Henüz 9 yaşında olan Buddy (Jude Hill), oyun çağında bir çocuk ve sınıf arkadaşı Catherine’a (Olive Tennent) duyduğu aşk ile mutlu mesut bir çocukluk yaşarken; Kuzey İrlanda’da aşama aşama tırmanan sosyal ve toplumsal sorunlar nedeniyle barış ortamına atılan dinamit, Protestanların, komşuları Katoliklere yönelik saldırılarıyla ortaya çıkan sekter çatışmaların kirli yüzü ve yaşamın gerçekleri, Buddy’nin erken yaşta çocukluğun masumiyetini geride bırakmasına neden olur.

“Belfast”, Kuzey İrlanda sorunu hakkında ve Birleşik Krallık’tan ayrılma mücadelesine sahne olan olaylarla ilgili yapılan ne ilk film, muhtemelen ne de son film olacak... Daha önce ortak özden beslenen konuya, farklı perspektiflerden bakan Jim Sheridan’ın yönettiği “Babam İçin” (In The Name Of The Father-1993), Neil Jordan’ın yönettiği 1992 yapımı “Ağlama Oyunu” (Crying Games) ve 1996 yapımı “Michael Collins”, Paul Greengrass’ın yönettiği “Kanlı Pazar” (Bloody Sunday-2002) ve çağdaş sinemanın dikkat çeken yönetmenlerinden Steve McQueen’in “Açlık” (Hunger-2005) isimli filmleri akıllarda kalan örneklerdi.
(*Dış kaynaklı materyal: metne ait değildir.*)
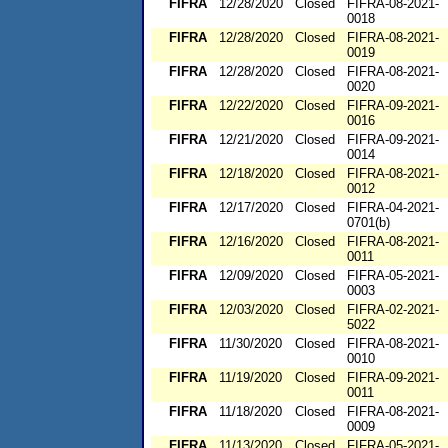
FIFRA
12/28/2020
Closed
FIFRA-08-2021-
0018
FIFRA
12/28/2020
Closed
FIFRA-08-2021-
0019
FIFRA
12/28/2020
Closed
FIFRA-08-2021-
0020
FIFRA
12/22/2020
Closed
FIFRA-09-2021-
0016
FIFRA
12/21/2020
Closed
FIFRA-09-2021-
0014
FIFRA
12/18/2020
Closed
FIFRA-08-2021-
0012
FIFRA
12/17/2020
Closed
FIFRA-04-2021-
0701(b)
FIFRA
12/16/2020
Closed
FIFRA-08-2021-
0011
FIFRA
12/09/2020
Closed
FIFRA-05-2021-
0003
FIFRA
12/03/2020
Closed
FIFRA-02-2021-
5022
FIFRA
11/30/2020
Closed
FIFRA-08-2021-
0010
FIFRA
11/19/2020
Closed
FIFRA-09-2021-
0011
FIFRA
11/18/2020
Closed
FIFRA-08-2021-
0009
FIFRA
11/13/2020
Closed
FIFRA-05-2021-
Kuzey İrlanda’daki travma  hakkındaki son film “Belfast” ise, ünlü oyuncu ve yönetmen Kenneth Branagh tarafından yönetilmiş.

KUZEY İRLANDA SORUNU

Film 1969’da İrlanda Kurtuluş Ordusu’nun (IRA-Irish Republican Army) kurulmasıyla Kuzey İrlanda’da uzun yıllar devam eden ve Birleşik Krallık’tan ayrılma bağlamında gelişen çatışmalardan çok, Kuzey İrlanda nüfusu içinde aşağı yukarı yarı yarıya bir ağırlık taşıyan Protestanların  Katoliklere yönelik ötekileştirmelerine ve çatışmalara yoğunlaşıyor. Protestanlar İrlanda’da azınlık olsa da, Kuzey İrlanda’da nüfusun yarısından fazlasını oluşturuyor. Protestanlar Birleşik Krallıktan ayrılmak istemeyen Birlikçileri oluştururken, milliyetçi ve Katolik olan Sadakatçiler ise ayrılmayı ve birleşik bir İrlanda’ya katılmayı istiyorlar.
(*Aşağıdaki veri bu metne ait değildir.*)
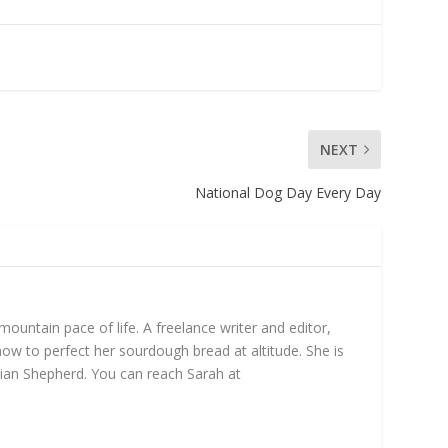
NEXT
National Dog Day Every Day
untain pace of life. A freelance writer and editor,
ow to perfect her sourdough bread at altitude. She is
ian Shepherd. You can reach Sarah at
Bu süreci İbrahim Utku Nar’ın “Kuzey İrlanda Sorunun Tarihsel Kökenleri” isimli kitabından özetlersek: Kategorik olarak İrlanda sorunu, 11. Yüzyıl’da adanın Nor­manlar tarafından istilası ile başlamıştır. 10. Yüzyılda Normanların (İngilizler) denetimi altına giren İrlanda, Norman kökenli İngiltere Kralı 2. Henry tarafından iş­gal edilerek, İngiltere topraklarına katılmıştır. Papa’dan aldığı yetki ile adayı işgal eden 2. Henry, geri kalmış ada halkını mede­niyetle tanıştırmayı, işgalin gerekçesi haline getirmiştir. İşgalin kapısını açan en önemli gelişme ise; İrlanda’nın feodal karak­terli bölgesel krallarının kendi aralarındaki adaya hâkim olma mücadelesi olmuştur. Fiili olarak ikiye bölünen ada, 1921 yılında resmi olarak Serbest İrlanda ve Birleşik Krallığa bağlı Kuzey İrlanda olarak ikiye bölünmüştür. Protestanların hâkimiyetindeki Kuzey İr­landa’da yaşayan Katolik toplum, ekonominin can damarı olan üretim araçlarından el çektirilmiş, ekilir dikilebilir verimli tarım arazilerinin büyük bir bölümü Protestanların tasarrufuna bıra­kılmıştır. Birleşik İrlanda idealini savunan cumhuriyetçi İrlandalılar arasında ya­şanan ayrışma sonucu İrlanda’nın bağımsızlığında öncü rol üst­lenen IRA, resmi ve geçici adları ile ikiye bölünmüştür. 1969 yılında başlayan ve 2007 yılına kadar süren çatışma süreci, bu koşullar altında baş­lamıştır...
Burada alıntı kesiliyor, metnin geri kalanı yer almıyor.